Ce qui est bien quand on est un inconditionnel de Téhem, c’est qu’on est certain d’avoir plusieurs doses annuelles de dope tant ce dessinateur est prolifique. Après la sortie du brillant Piments zoizos et du pédagogique Aux Archives, Avocat du diable est une giclée humoristique de haute qualité.
Vous aurez compris que les traits de cet avocat sans foi ni loi rappellent évidemment le facial de Jacques, bien connu de tous les Réunionnais pour son intégrité sans faille. La caricature est aussi réussie que l’idée de départ est bien sentie : un avocat consciencieux mais peu scrupuleux défend corps et âme des clients hauts en couleur et en horreur. Hitler, Dark Vador, Trump, Alien, Jésus, Khadafi, King Kong, Marc Dutroux, Pinochet, Poutine, Sauron, Michael Jackson, Monsanto, Hannibal Lecter, Le Minotaure, Ben Laden, Néron, Barbe Bleue, … une centaine d’accusés qui auront la chance d’être défendus par ce sournois membre du barreau. 11€45 (prix Réunion) pour 100 strips ; ça nous fait du 11 centimes la vanne : rapport qualité/prix, c’est imbattable, surtout quand on pense aux acheteurs du JIR du samedi qui espèrent encore se bidonner avec la gouaille rance de l’éditorialiste, illustrée par un caricaturiste caduc.
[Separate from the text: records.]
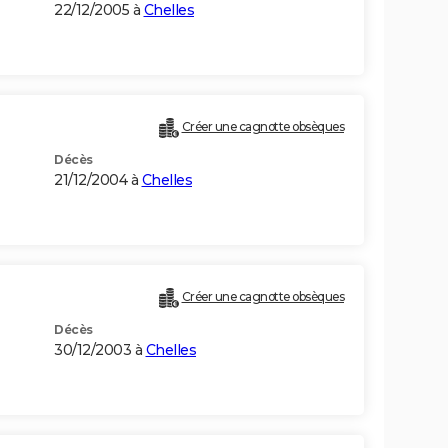
22/12/2005 à
Chelles
Créer une cagnotte obsèques
Décès
21/12/2004 à
Chelles
Créer une cagnotte obsèques
Décès
30/12/2003 à
Chelles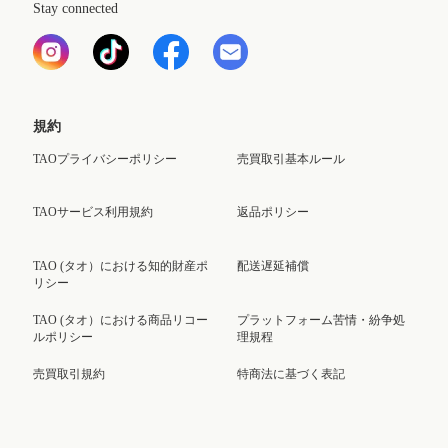
Stay connected
規約
TAOプライバシーポリシー
売買取引基本ルール
TAOサービス利用規約
返品ポリシー
TAO (タオ）における知的財産ポ
配送遅延補償
リシー
TAO (タオ）における商品リコー
プラットフォーム苦情・紛争処
ルポリシー
理規程
売買取引規約
特商法に基づく表記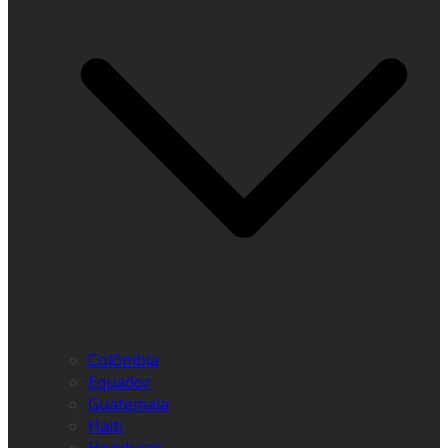
Colômbia
Equador
Guatemala
Haiti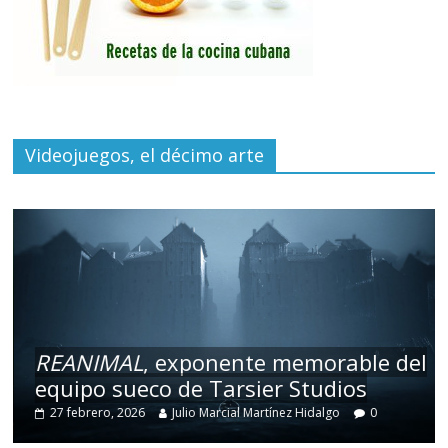
Videojuegos, el décimo arte
REANIMAL
, exponente memorable del
equipo sueco de Tarsier Studios
27 febrero, 2026
Julio Marcial Martínez Hidalgo
0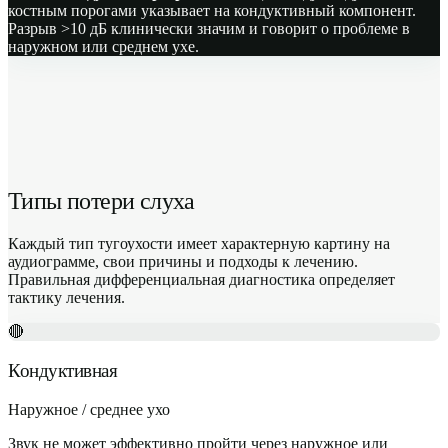
костным порогами указывает на кондуктивный компонент.
Разрыв >10 дБ клинически значим и говорит о проблеме в
наружном или среднем ухе.
Типы потери слуха
Каждый тип тугоухости имеет характерную картину на
аудиограмме, свои причины и подходы к лечению.
Правильная дифференциальная диагностика определяет
тактику лечения.
🔴
Кондуктивная
Наружное / среднее ухо
Звук не может эффективно пройти через наружное или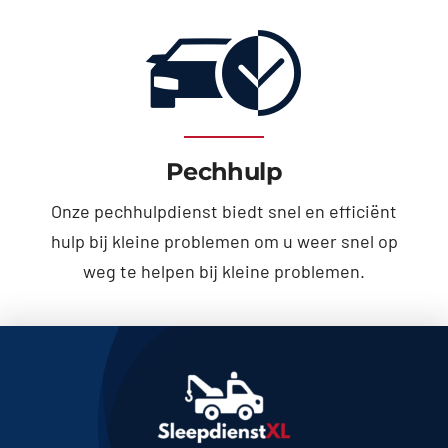
Pechhulp
Onze pechhulpdienst biedt snel en efficiënt
hulp bij kleine problemen om u weer snel op
weg te helpen bij kleine problemen.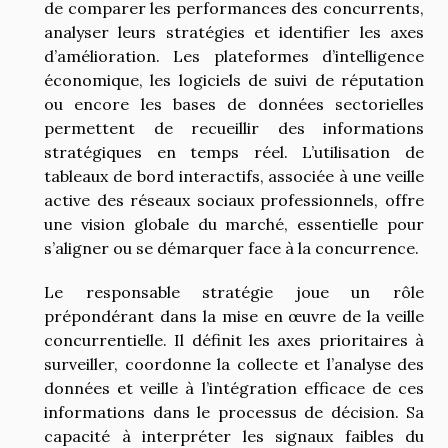
de comparer les performances des concurrents,
analyser leurs stratégies et identifier les axes
d’amélioration. Les plateformes d’intelligence
économique, les logiciels de suivi de réputation
ou encore les bases de données sectorielles
permettent de recueillir des informations
stratégiques en temps réel. L’utilisation de
tableaux de bord interactifs, associée à une veille
active des réseaux sociaux professionnels, offre
une vision globale du marché, essentielle pour
s’aligner ou se démarquer face à la concurrence.
Le responsable stratégie joue un rôle
prépondérant dans la mise en œuvre de la veille
concurrentielle. Il définit les axes prioritaires à
surveiller, coordonne la collecte et l’analyse des
données et veille à l’intégration efficace de ces
informations dans le processus de décision. Sa
capacité à interpréter les signaux faibles du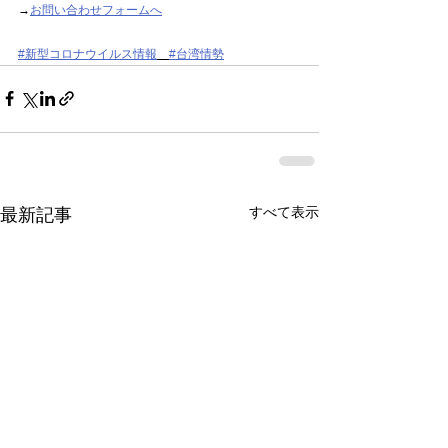
→
お問い合わせフォームへ
#新型コロナウイルス情報
#台湾情勢
すべて表示
最新記事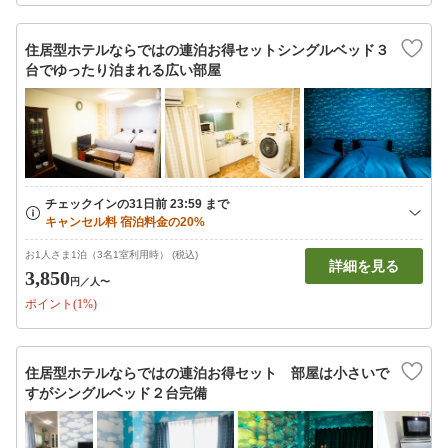
住居型ホテルならではの連泊お得セットシングルベッド３
台でゆったり泊まれる広い部屋
お1人さま1泊（3名1室利用時） (税込)
詳細を見る
3,850
円
／人〜
ポイント(1%)
住居型ホテルならではの連泊お得セット 部屋は小さいで
すがシングルベッド２台完備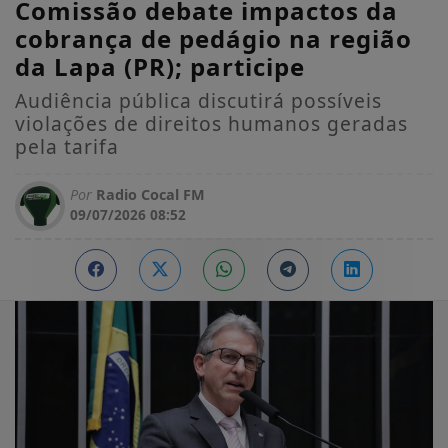
Comissão debate impactos da
cobrança de pedágio na região
da Lapa (PR); participe
Audiência pública discutirá possíveis
violações de direitos humanos geradas
pela tarifa
Por
Radio Cocal FM
09/07/2026 08:52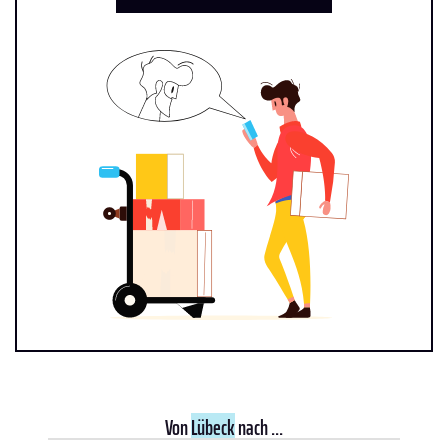
Von
Lübeck
nach ...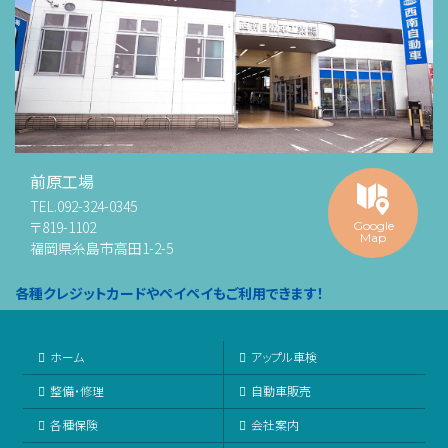
前原工場
TEL.
092-324-0345
〒819-1102
Google
Map
福岡県糸島市高田1-2-5
各種クレジットカードやペイペイもご利用できます！
ホーム
アップル車検
整備・修理
自動車販売
各種保険
会社案内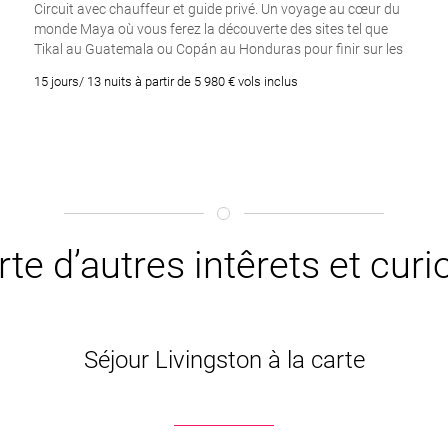
Circuit avec chauffeur et guide privé. Un voyage au cœur du
monde Maya où vous ferez la découverte des sites tel que
Tikal au Guatemala ou Copán au Honduras pour finir sur les
plages paradisiaque du Belize le long de la barrière de corail.
15 jours/ 13 nuits à partir de 5 980 € vols inclus
rte d’autres intêrets et cur
Séjour Livingston à la carte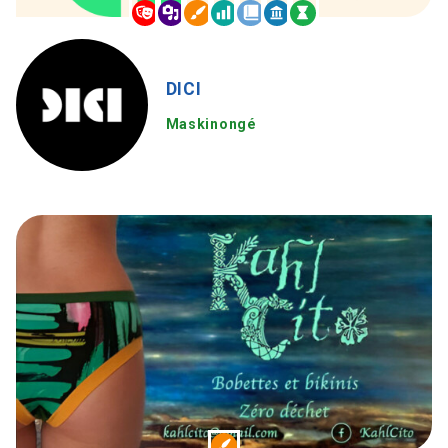
DICI
Maskinongé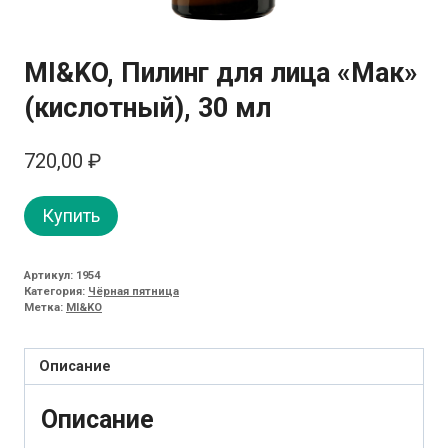
MI&KO, Пилинг для лица «Мак»
(кислотный), 30 мл
720,00
₽
Купить
Артикул:
1954
Категория:
Чёрная пятница
Метка:
MI&KO
Описание
Описание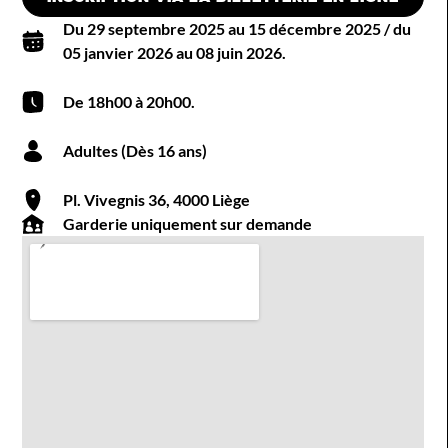
Du 29 septembre 2025 au 15 décembre 2025 / du
05 janvier 2026 au 08 juin 2026.
De 18h00 à 20h00.
Adultes (Dès 16 ans)
Pl. Vivegnis 36, 4000 Liège
Garderie uniquement sur demande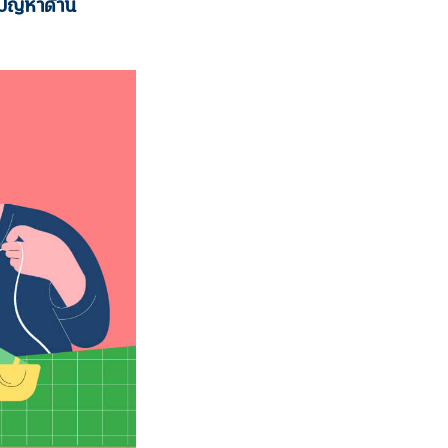
้ปัญหาด้าน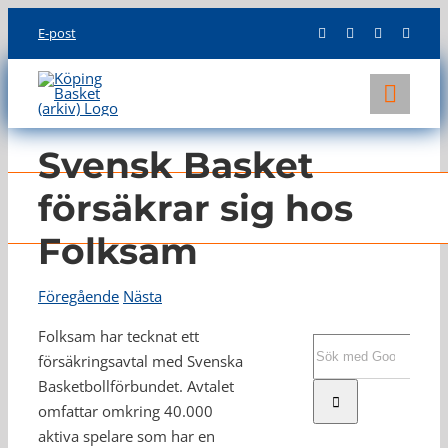
Skip
E-post
to
content
Toggl
Navig
KLUBBEN
Svensk Basket
LAG
försäkrar sig hos
Folksam
INFO
Föregående
Nästa
Folksam har tecknat ett
Sök
försäkringsavtal med Svenska
efter:
Basketbollförbundet. Avtalet
omfattar omkring 40.000
aktiva spelare som har en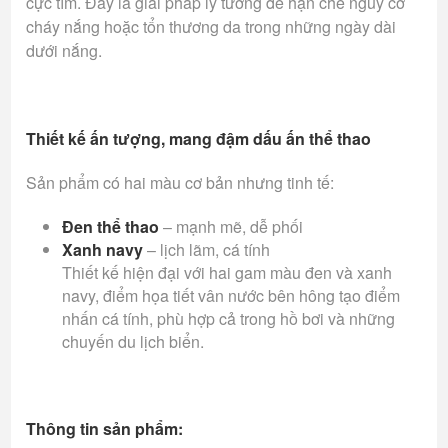
cực tím. Đây là giải pháp lý tưởng để hạn chế nguy cơ
cháy nắng hoặc tổn thương da trong những ngày dài
dưới nắng.
Thiết kế ấn tượng, mang đậm dấu ấn thể thao
Sản phẩm có hai màu cơ bản nhưng tinh tế:
Đen thể thao
– mạnh mẽ, dễ phối
Xanh navy
– lịch lãm, cá tính
Thiết kế hiện đại với hai gam màu đen và xanh
navy, điểm họa tiết vân nước bên hông tạo điểm
nhấn cá tính, phù hợp cả trong hồ bơi và những
chuyến du lịch biển.
Thông tin sản phẩm: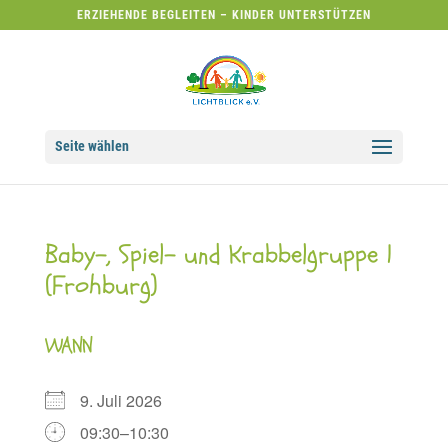
ERZIEHENDE BEGLEITEN – KINDER UNTERSTÜTZEN
Seite wählen
Baby-, Spiel- und Krabbelgruppe 1
(Frohburg)
WANN
9. Juli 2026
09:30–10:30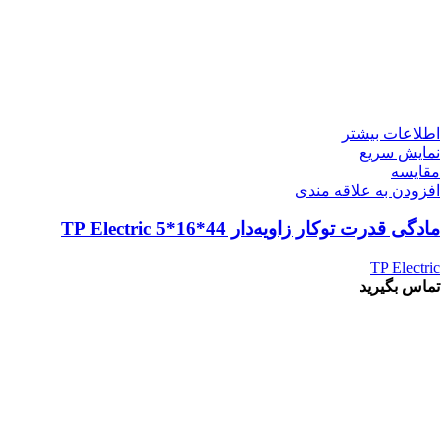
اطلاعات بیشتر
نمایش سریع
مقايسه
افزودن به علاقه مندی
مادگی قدرت توکار زاویه‌دار 44*16*5 TP Electric
TP Electric
تماس بگیرید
Avocat du diable, c’est Tiburce en bien burné
J’ai déjà eu l’occasion de vanter le travail de Téhem sur ce média, allant jusqu’à m’enchaîner nu à la grille du Rectorat pour imposer l’intégrale de Tiburce dans toutes les écoles de La Réunion. Si les aventures de notre yabounet préféré sont truculentes, l’adulte (que je tente de devenir) restait un peu sur sa faim en termes d’humour loufoque et régressif. C’est donc avec une griserie non dissimulée que j’ai dévoré cette bédé, dont le concept génialement exploité conduit notre apologiste dans des situations moins châtiées et des figurations plus grivoises. Un petit coup de nichons de FEMEN par-ci, la teub du monstre du Loch Ness par-là, sans oublier les pets foireux du Maréchal Pétain ou un doigt d’honneur classieux de King Kong.
Si j’assume pleinement cette appétence pour le graveleux, je me refuse à expliciter en détail ce qui fait le charme de cet ouvrage humoristique. Franchement, n’y a-t-il pas plus insupportable qu’un type, appelons-le Laurent Ruquier, qui essaie de vous faire marrer en décrivant les dessins satiriques du Canard Enchaîné ? Pour autant, il ne faudrait pas réduire cet ouvrage à ces embardées rabelaisiennes car la majorité des planches allie malice et poésie. L’ami de Klaus Barbie reste très gentil, alors ne vous attendez pas à un florilège de pornographie digne de Maurice et Patapon en train de ken.
L’art du strip est délicat (j’essaie de m’y mettre avec beaucoup d’accroc) et le maître Fabcaro reste le maestro. On a beau comprendre les ressorts comiques, son microcosme absurde personnel tend toujours à l’universel. Téhem tire sur d’autres ficelles spirituelles, sans facilité et sans jamais lasser. Après plusieurs strip enquillés, l’on peut voir arriver certaines chutes mais elles tombent toujours justes tant l’écriture est aiguisée avec les mines ahuries des personnages amplifiant le grotesque de la plaidoirie. Il faut vraiment vanter la qualité du trait : si les accusés sont finement croqués, leurs trognes blasées suffisent souvent à faire marrer. Le souci du détail contribue à la richesse de la lecture, obligeant le lecteur à zoomer sur les pochettes des disques, les inscriptions sur des affiches ou un tee-shirt. Parfois, certains gags nous échappent au premier regard et le plaisir de la compréhension de la blague est forcément décuplé. « Ah ouais j’avais pas remarqué, là, les jambes des Milli Vanilli ! Oké… bien ouèj ! ». Les adeptes de Gary Larson seront comblés.
À partir d’un personnage fourbe qu’il rend attachant, Téhem explore un univers vaste et référencé, populaire et geek, potache et historique, accessible à tout humain de plus de 13 ans (c’est l’âge de mon fils qui n’a pu s’empêcher de me faire lire les planches sur lesquelles il s’était vraiment bidonné).
Merci à Téhem pour ces réquisitoires de flagrants sourires qui égayent quotidiennement les attentes de mon foyer lors du passage au cabinet.